Directions for this task:
Here is the task for the listing below: output exactly the lines from the one containing "Ma questo discorso è val" through the one containing "usuario en la", and leave out the pictures.

Provided material:

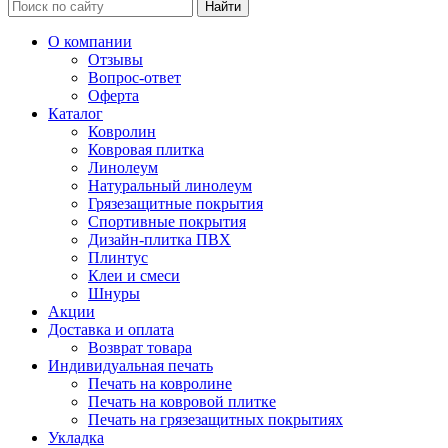
Найти
О компании
Отзывы
Вопрос-ответ
Оферта
Каталог
Ковролин
Ковровая плитка
Линолеум
Натуральный линолеум
Грязезащитные покрытия
Спортивные покрытия
Дизайн-плитка ПВХ
Плинтус
Клеи и смеси
Шнуры
Акции
Доставка и оплата
Возврат товара
Индивидуальная печать
Печать на ковролине
Печать на ковровой плитке
Печать на грязезащитных покрытиях
Укладка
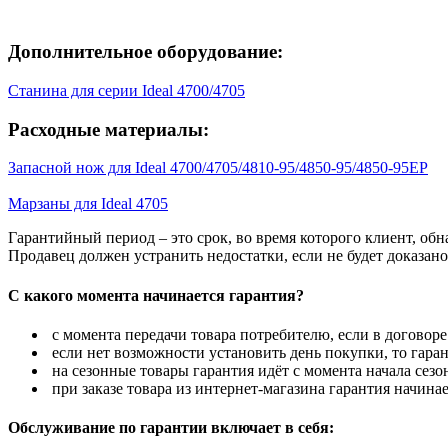
Дополнительное оборудование:
Станина для серии Ideal 4700/4705
Расходные материалы:
Запасной нож для Ideal 4700/4705/4810-95/4850-95/4850-95EP
Марзаны для Ideal 4705
Гарантийный период – это срок, во время которого клиент, об
Продавец должен устранить недостатки, если не будет доказан
С какого момента начинается гарантия?
с момента передачи товара потребителю, если в договоре
если нет возможности установить день покупки, то гаран
на сезонные товары гарантия идёт с момента начала сезо
при заказе товара из интернет-магазина гарантия начинае
Обслуживание по гарантии включает в себя:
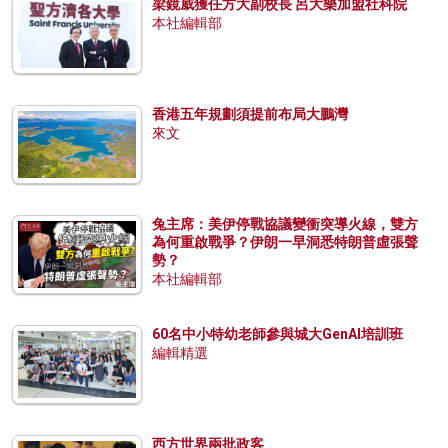
梁鏡威獲任方大副校長 呂大樂加盟社科院
本社編輯部
香港五年規劃須提前布局大鵬灣
來文
兔主席：美伊停戰協議變衝突導火線，雙方
為何重啟戰爭？伊朗一早洞悉特朗普虛張聲
勢？
本社編輯部
60名中小特幼老師參與城大GenAI培訓班
編輯精選
西方世界兩批政客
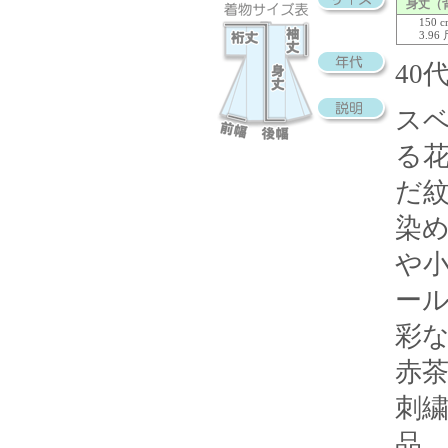
身丈（
150 
3.96
40
ス
る
だ
染
や
ー
彩
赤
刺
品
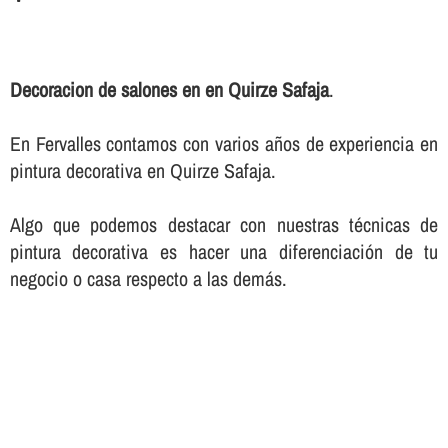
Decoracion de salones en en Quirze Safaja
.
En Fervalles contamos con varios años de experiencia en
pintura decorativa en Quirze Safaja.
Algo que podemos destacar con nuestras técnicas de
pintura decorativa es hacer una diferenciación de tu
negocio o casa respecto a las demás.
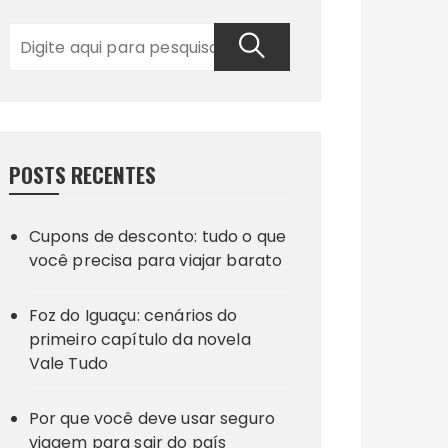
POSTS RECENTES
Cupons de desconto: tudo o que
você precisa para viajar barato
Foz do Iguaçu: cenários do
primeiro capítulo da novela
Vale Tudo
Por que você deve usar seguro
viagem para sair do país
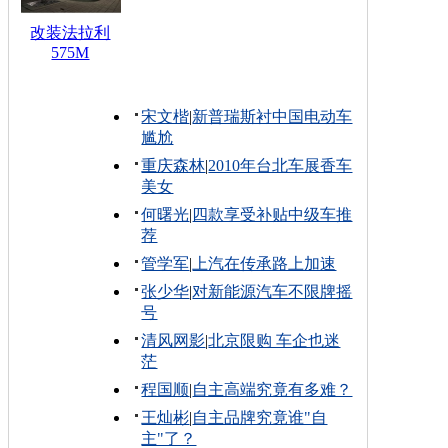
改装法拉利
575M
宋文楷
|
新普瑞斯衬中国电动车
尴尬
重庆森林
|
2010年台北车展香车
美女
何曙光
|
四款享受补贴中级车推
荐
管学军
|
上汽在传承路上加速
张少华
|
对新能源汽车不限牌摇
号
清风网影
|
北京限购 车企也迷
茫
程国顺
|
自主高端究竟有多难？
王灿彬
|
自主品牌究竟谁"自
主"了？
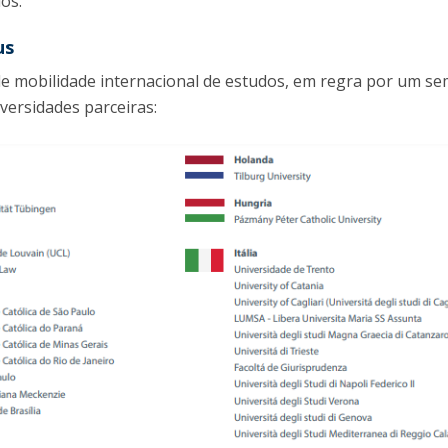
ios.
O
us
 de mobilidade internacional de estudos, em regra por um se
versidades parceiras:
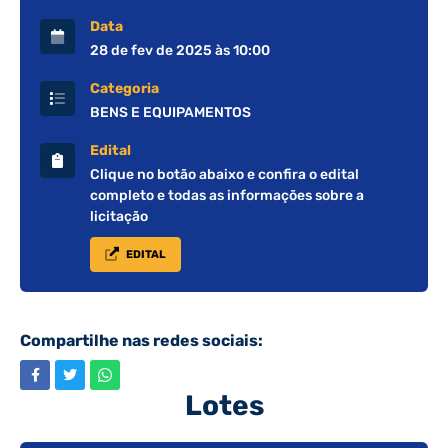
Data
28 de fev de 2025 às 10:00
Categoria
BENS E EQUIPAMENTOS
Edital
Clique no botão abaixo e confira o edital
completo e todas as informações sobre a
licitação
EDITAL
Compartilhe nas redes sociais:
Lotes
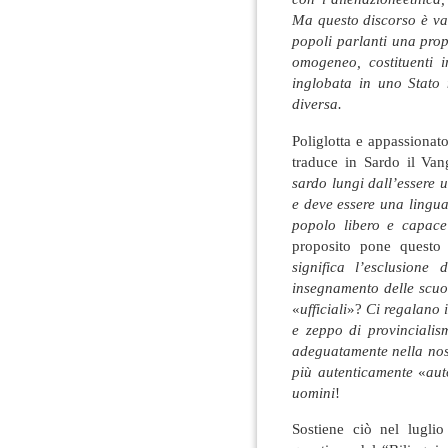
Ma questo discorso è val
popoli parlanti una propr
omogeneo, costituenti 
inglobata in uno Stato 
diversa.
Poliglotta e appassionato 
traduce in Sardo il Van
sardo lungi dall’essere 
e deve essere una lingua
popolo libero e capace 
proposito pone questo 
significa l’esclusione
insegnamento delle scuol
«
ufficiali
»?
Ci regalano 
e zeppo di provincialis
adeguatamente nella nos
più autenticamente
«
aut
uomini
!
Sostiene ciò nel lugli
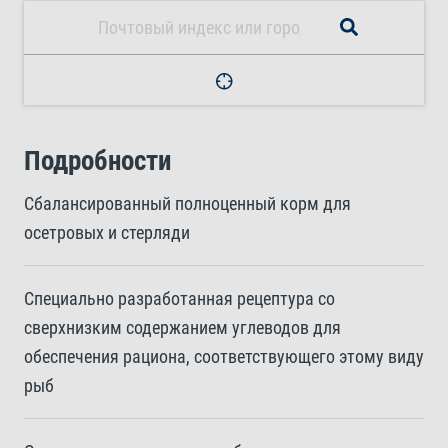
Подробности
Сбалансированный полноценный корм для
осетровых и стерляди
Специально разработанная рецептура со
сверхнизким содержанием углеводов для
обеспечения рациона, соответствующего этому виду
рыб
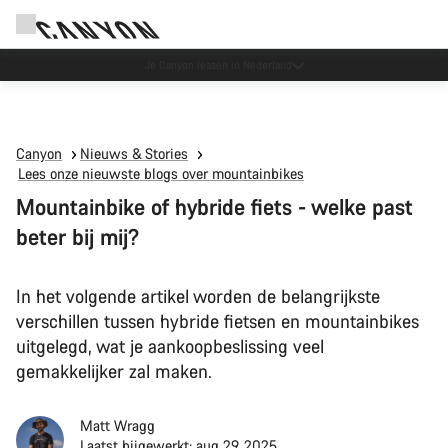
Je Canyon leasen in Nederland
Canyon
Nieuws & Stories
Lees onze nieuwste blogs over mountainbikes
Mountainbike of hybride fiets - welke past
beter bij mij?
In het volgende artikel worden de belangrijkste
verschillen tussen hybride fietsen en mountainbikes
uitgelegd, wat je aankoopbeslissing veel
gemakkelijker zal maken.
Matt Wragg
Laatst bijgewerkt: aug 29, 2025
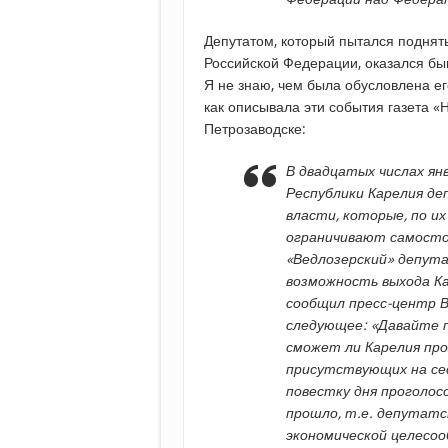
Депутатом, который пытался поднят
Российской Федерации, оказался бы
Я не знаю, чем была обусловлена его
как описывала эти события газета «
Петрозаводске:
В двадцатых числах янв
Республики Карелия де
власти, которые, по и
ограничивают самосто
«Ведлозерский» депута
возможность выхода Ка
сообщил пресс-центр В
следующее: «Давайте 
сможет ли Карелия пр
присутствующих на сес
повестку дня проголос
прошло, т.е. депутатс
экономической целесоо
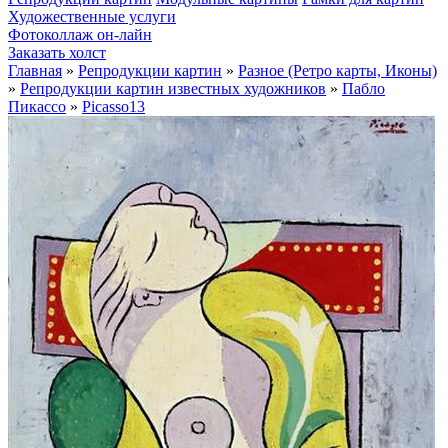
Художественные услуги
Фотоколлаж он-лайн
Заказать холст
Главная
»
Репродукции картин
»
Разное (Ретро карты, Иконы)
»
Репродукции картин известных художников
»
Пабло
Пикассо
»
Picasso13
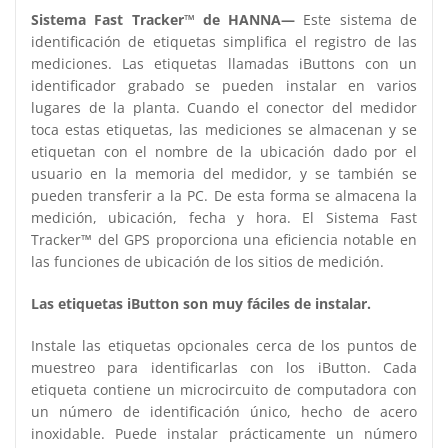
Sistema Fast Tracker™ de HANNA—
Este sistema de
identificación de etiquetas simplifica el registro de las
mediciones. Las etiquetas llamadas iButtons con un
identificador grabado se pueden instalar en varios
lugares de la planta. Cuando el conector del medidor
toca estas etiquetas, las mediciones se almacenan y se
etiquetan con el nombre de la ubicación dado por el
usuario en la memoria del medidor, y se también se
pueden transferir a la PC. De esta forma se almacena la
medición, ubicación, fecha y hora. El Sistema Fast
Tracker™ del GPS proporciona una eficiencia notable en
las funciones de ubicación de los sitios de medición.
Las etiquetas iButton son muy fáciles de instalar.
Instale las etiquetas opcionales cerca de los puntos de
muestreo para identificarlas con los iButton. Cada
etiqueta contiene un microcircuito de computadora con
un número de identificación único, hecho de acero
inoxidable. Puede instalar prácticamente un número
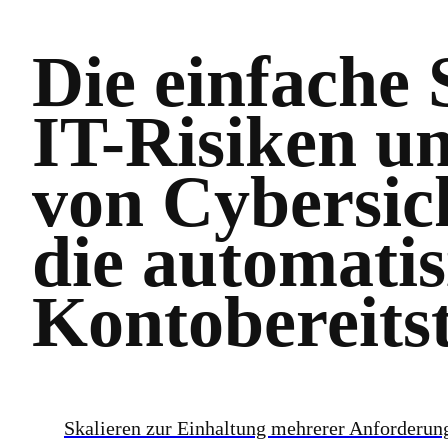
Die einfache
IT-Risiken un
von Cybersich
die automatis
Kontobereits
Skalieren zur Einhaltung mehrerer Anforderun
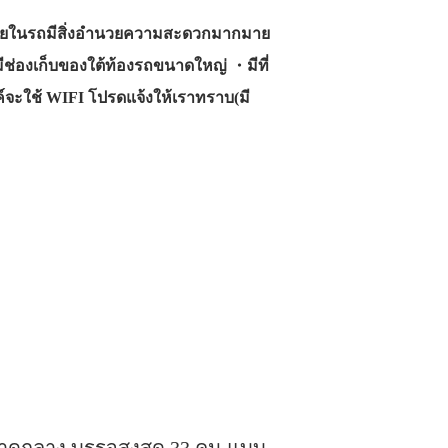
・ภายในรถมีสิ่งอำนวยความสะดวกมากมาย
น ・มีช่องเก็บของใต้ท้องรถขนาดใหญ่ ・มีที่
ค์จะใช้ WIFI โปรดแจ้งให้เราทราบ(มี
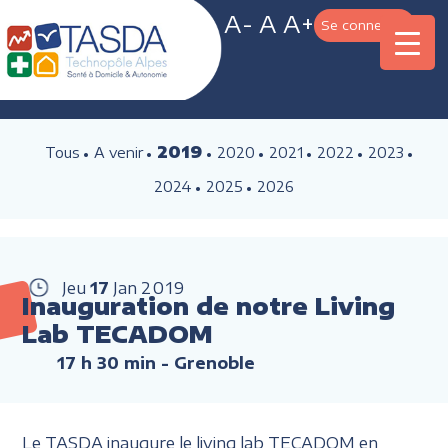
A-
A
A+
Se connecter
2019
Tous
A venir
2020
2021
2022
2023
2024
2025
2026
Jeu
17
Jan
2019
Inauguration de notre Living
Lab TECADOM
17 h 30 min
- Grenoble
Le TASDA inaugure le living lab TECADOM en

Completed task:
Ma questo discorso è val
popoli parlanti una propr
omogeneo, costituenti 
inglobata in uno Stato 
diversa.
Poliglotta e appassionato 
traduce in Sardo il Van
sardo lungi dall’essere 
e deve essere una lingua
popolo libero e capace 
proposito pone questo 
significa l’esclusione
insegnamento delle scuol
«
ufficiali
»?
Ci regalano 
e zeppo di provincialis
adeguatamente nella nos
più autenticamente
«
aut
uomini
!
Sostiene ciò nel lugli
Подробности
Сбалансированный полноценный корм для
осетровых и стерляди
Специально разработанная рецептура со
сверхнизким содержанием углеводов для
обеспечения рациона, соответствующего этому виду
рыб
Je Canyon leasen in Nederland
Canyon
Nieuws & Stories
Lees onze nieuwste blogs over mountainbikes
Mountainbike of hybride fiets - welke past
beter bij mij?
In het volgende artikel worden de belangrijkste
verschillen tussen hybride fietsen en mountainbikes
uitgelegd, wat je aankoopbeslissing veel
gemakkelijker zal maken.
Matt Wragg
Laatst bijgewerkt: aug 29, 2025
Депутатом, который пытался поднят
Российской Федерации, оказался бы
Я не знаю, чем была обусловлена его
как описывала эти события газета «
Петрозаводске:
В двадцатых числах янв
Республики Карелия де
власти, которые, по и
ограничивают самосто
«Ведлозерский» депута
возможность выхода Ка
сообщил пресс-центр В
следующее: «Давайте 
сможет ли Карелия пр
присутствующих на сес
повестку дня проголос
прошло, т.е. депутатс
экономической целесоо
Художественные услуги
Фотоколлаж он-лайн
Заказать холст
Главная
»
Репродукции картин
»
Разное (Ретро карты, Иконы)
»
Репродукции картин известных художников
»
Пабло
Пикассо
»
Picasso13
Sistema Fast Tracker™ de HANNA—
Este sistema de
identificación de etiquetas simplifica el registro de las
mediciones. Las etiquetas llamadas iButtons con un
identificador grabado se pueden instalar en varios
lugares de la planta. Cuando el conector del medidor
toca estas etiquetas, las mediciones se almacenan y se
etiquetan con el nombre de la ubicación dado por el
usuario en la memoria del medidor, y se también se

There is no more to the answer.